**EXERCISE BRIEF**
Your answer should hold all lines of the entries that include the word "Oregon".

◇ ◇ ◇

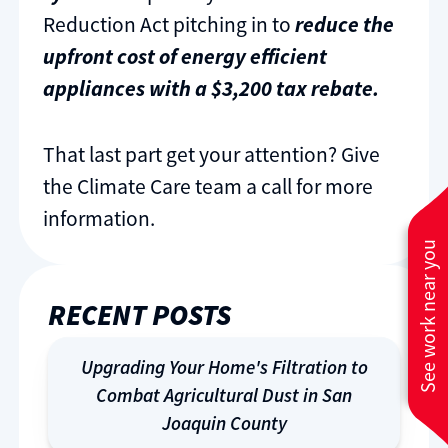
Reduction Act pitching in to
reduce the
upfront cost of energy efficient
appliances with a $3,200 tax rebate.
That last part get your attention? Give
the Climate Care team a call for more
information.
See work near you
RECENT POSTS
Upgrading Your Home's Filtration to
Combat Agricultural Dust in San
Joaquin County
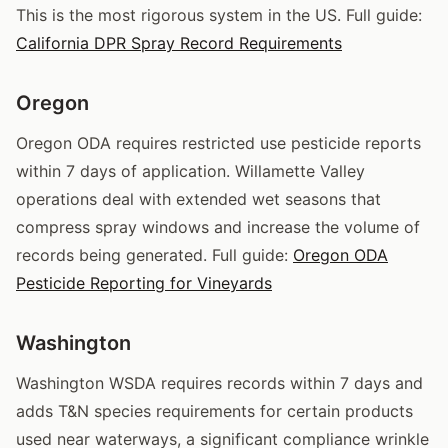
This is the most rigorous system in the US. Full guide:
California DPR Spray Record Requirements
Oregon
Oregon ODA requires restricted use pesticide reports
within 7 days of application. Willamette Valley
operations deal with extended wet seasons that
compress spray windows and increase the volume of
records being generated. Full guide:
Oregon ODA
Pesticide Reporting for Vineyards
Washington
Washington WSDA requires records within 7 days and
adds T&N species requirements for certain products
used near waterways, a significant compliance wrinkle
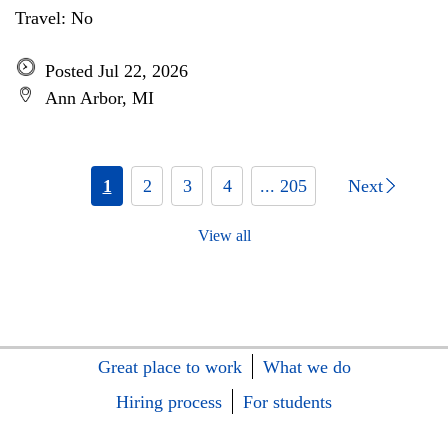
Travel: No
Posted Jul 22, 2026
Ann Arbor, MI
1
2
3
4
... 205
Next
View all
Great place to work
What we do
Hiring process
For students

◇ ◇ ◇

**PROBLEM SOLUTION**
Oregon
Oregon ODA requires restricted use pesticide reports
Oregon ODA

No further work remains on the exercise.